Making a class schedule for your first year of college probably seems much different than how you made your schedules in high school. Most colleges have more class variety than typical high schools, making it seem impossible to just choose a few to take during the upcoming semester. Whether you know your major or not, it can be challenging to know what classes you should be taking to suit your educational and personal goals. Some schools may give you a rough outline of recommended classes to take your first semester of freshman year, but choosing amongst professors, locations and times add even more difficulty into the mix. But don’t worry! Here are some tips to make YOUR own perfect schedule for your very first semester. Eventually, you’ll become a pro at this.

1. Think about your major (or something you might be interested in).

Even if you’re not set on a major yet, that’s okay! It can be extremely daunting to look at an entire list of every single class that your university offers, so start with a subject area that you know or think you might want to study. This step already narrows down the choices greatly. From there, you can read the course descriptions and choose something that sounds interesting, or something that you know is required for your major if you have one.

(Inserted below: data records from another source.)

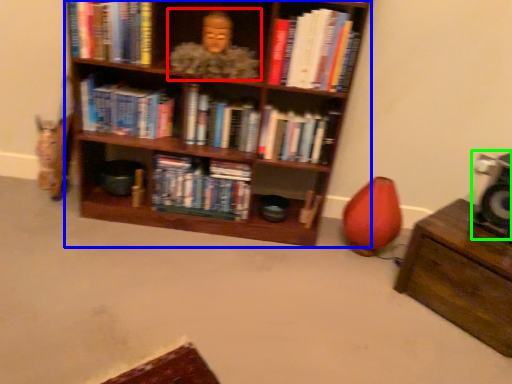 Question: Which object is positioned closest to person (highlighted by a red box)? Select from shelf (highlighted by a blue box) and speaker (highlighted by a green box).

Choices:
 (A) shelf
 (B) speaker

Answer: (A) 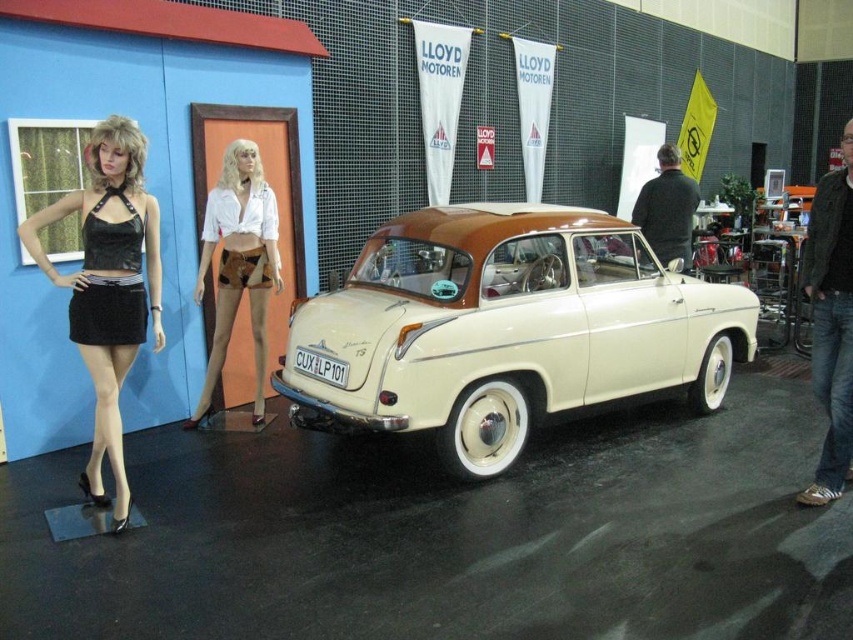 You are a photographer setting up for a photoshoot at a car exhibition. You need to position a tripod to capture both the vintage car and the black velvet dress at left. Where should you place the tripod to ensure both are in frame?

Place the tripod near the center of the room, facing the vintage car and the black velvet dress at left. Since the black velvet dress at left is located at point (x=108, y=285), positioning the tripod centrally will allow both subjects to be captured in the frame.

You are a fashion designer observing the vintage car exhibition. You notice the black velvet dress at left and the brown suede shorts at center. Which clothing item is taller?

The black velvet dress at left is taller than the brown suede shorts at center.

You are standing in front of the vintage car at the exhibition and want to take a photo that includes both the car and the two mannequins. The mannequins are positioned at the coordinates point (585, 355) and point (299, 362). Which mannequin is closer to you so that I can focus on it first?

Point (585, 355) is further to the camera than point (299, 362). Wait, the question asks which is closer to you. Since point (585, 355) is further to the camera, that means it is farther away from you. Therefore, point (299, 362) is closer to you and should be focused on first. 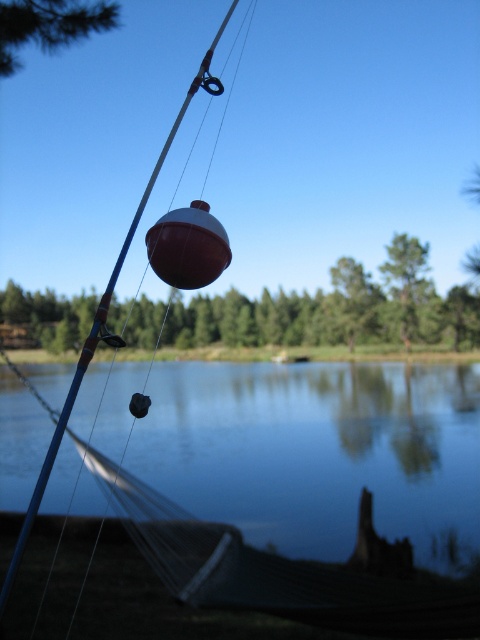 You are an observer standing at the lakeside. You see the matte blue fishing pole at center and the green matte tree at upper center. Which object is positioned higher in the image?

The matte blue fishing pole at center is located above the green matte tree at upper center, so it is positioned higher in the image.

You are standing at the lakeside and want to know which of the two points, point (456, 401) or point (12, 556), is closer to you. Can you determine this based on the scene?

Point (456, 401) is further to the viewer than point (12, 556), so the closer point to you is point (12, 556). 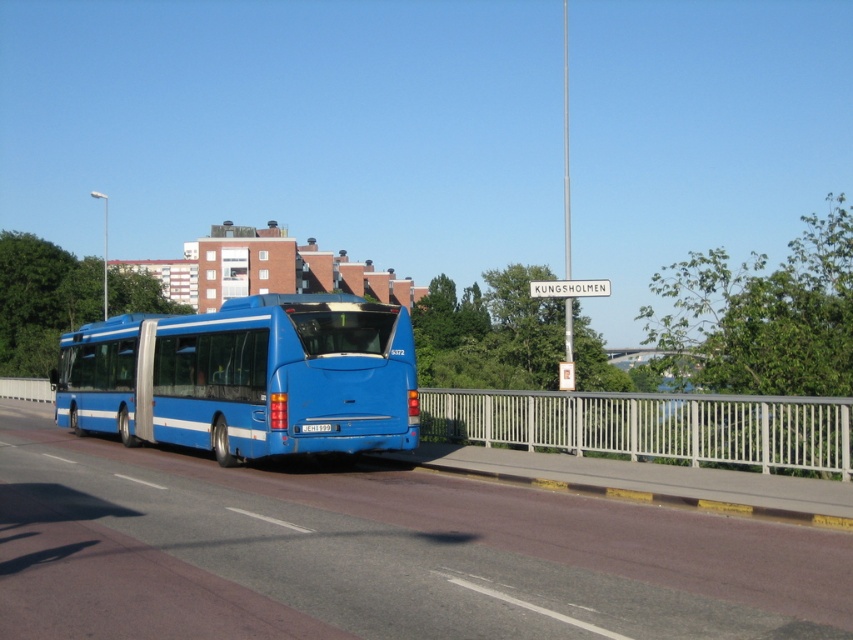 You are a pedestrian standing on the bridge and want to cross from the blue metallic bus at center to the blue rubber highway at center. Can you safely walk directly between them?

The blue rubber highway at center is 12.75 feet away from the blue metallic bus at center, so yes, you can safely walk directly between them since the distance is sufficient for a pedestrian to cross without difficulty.

You are a pedestrian standing on the bridge and see the blue metallic bus at center and the white plastic street sign at upper center. Which object is closer to you?

The blue metallic bus at center is closer to you because it is in front of the white plastic street sign at upper center. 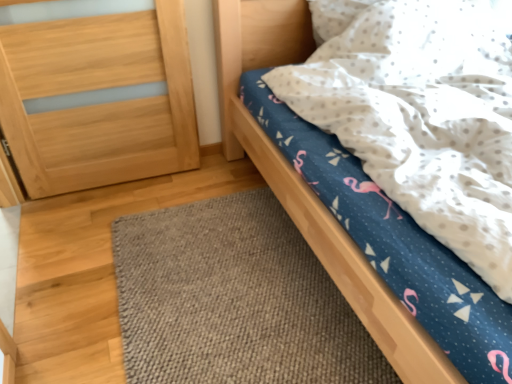 Question: From their relative heights in the image, would you say blue fabric bed at upper right is taller or shorter than brown woven mat at lower center?

Choices:
 (A) short
 (B) tall

Answer: (B)

Question: Considering the relative positions of blue fabric bed at upper right and brown woven mat at lower center in the image provided, is blue fabric bed at upper right to the left or to the right of brown woven mat at lower center?

Choices:
 (A) right
 (B) left

Answer: (A)

Question: Which is nearer to the light brown wood at left?

Choices:
 (A) blue fabric bed at upper right
 (B) brown woven mat at lower center

Answer: (A)

Question: Estimate the real-world distances between objects in this image. Which object is closer to the light brown wood at left?

Choices:
 (A) brown woven mat at lower center
 (B) blue fabric bed at upper right

Answer: (B)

2. Try to get general education requirements out of the way.

As much as you may want to jump right in to your major, a lot of schools have general education requirements in place to ensure that students get a well-rounded education. These may seem annoying and “irrelevant” to your planned course of study, which is why it’s usually best to get them out of the way early. Plus, if you know you have to take a certain class, it’s better to take it when you know it’s definitely available so you’re not that senior that is one class short of graduating (it happens!). Not to mention that a lot of other freshmen will probably be taking these courses as well, so it can be a great way to make some new friends early on in the semester.

3. Pay attention to prerequisites/corequisites.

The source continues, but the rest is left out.